The Doofer Call: June 2011

....is not in a galaxy far far away, although I believe it came out of San Francisco so that may not be too much of a stretch. The recent LOD-LAM workshop there on the question of Linked Open Data in Libraries Archives and Museums seems to have been a very lively and stimulating event and resulted in, amongst other things, a star rating system for linked open cultural metadata.
Mia yesterday posted a question to the MCG list asking for reactions to the scheme, which addresses in particular the issue of rights and rights statements for metadata - both the nature of the licence, which must reach a minimum level of openness, and the publication of that licence/waiver. Specifically she asked whether the fact that even the minimum one-star rating required data to be available for both non-commercial and commercial use was a problem for institutions.

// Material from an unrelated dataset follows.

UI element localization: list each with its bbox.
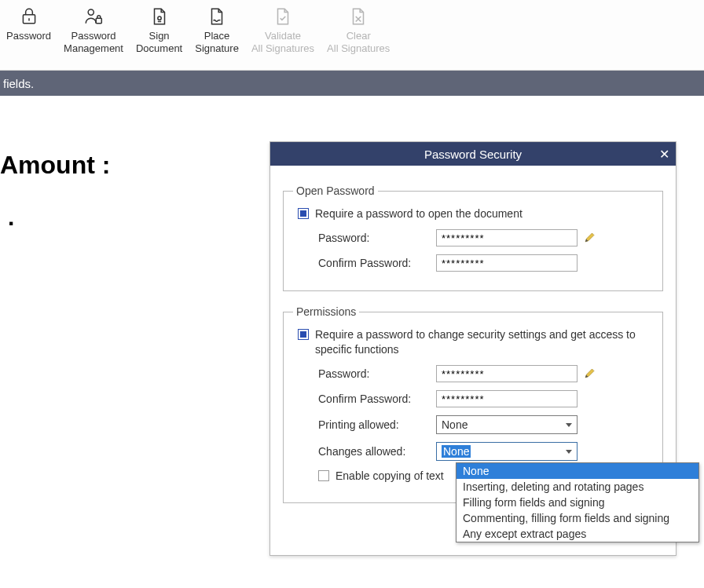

My reply was that I felt it essential, in order for it to count as linked data (so I'm very pleased to see it required for the most basic level of conformance). But here I'd like to expand on that a bit and also start to tease out a distinction that I think has been somewhat ignored: between the use of data to infer, reason, search, analyse, and the re-publication of data.

First, the commercial/non-commercial question. I suppose one could consider that as long as the data isn't behind a paywall or password or some other barrier then it's open, but that's not my view: I think that if it's restricted to a certain group of users then it's not open. Placing requirements on those users (e.g. attribution) is another matter; that's a limitation (and a pain, perhaps) but it's not closing the data off per se, whereas making it NC only is. Since the 4 different star levels in the LOD-LAM scheme all seem to reflect the same belief that's cool with me.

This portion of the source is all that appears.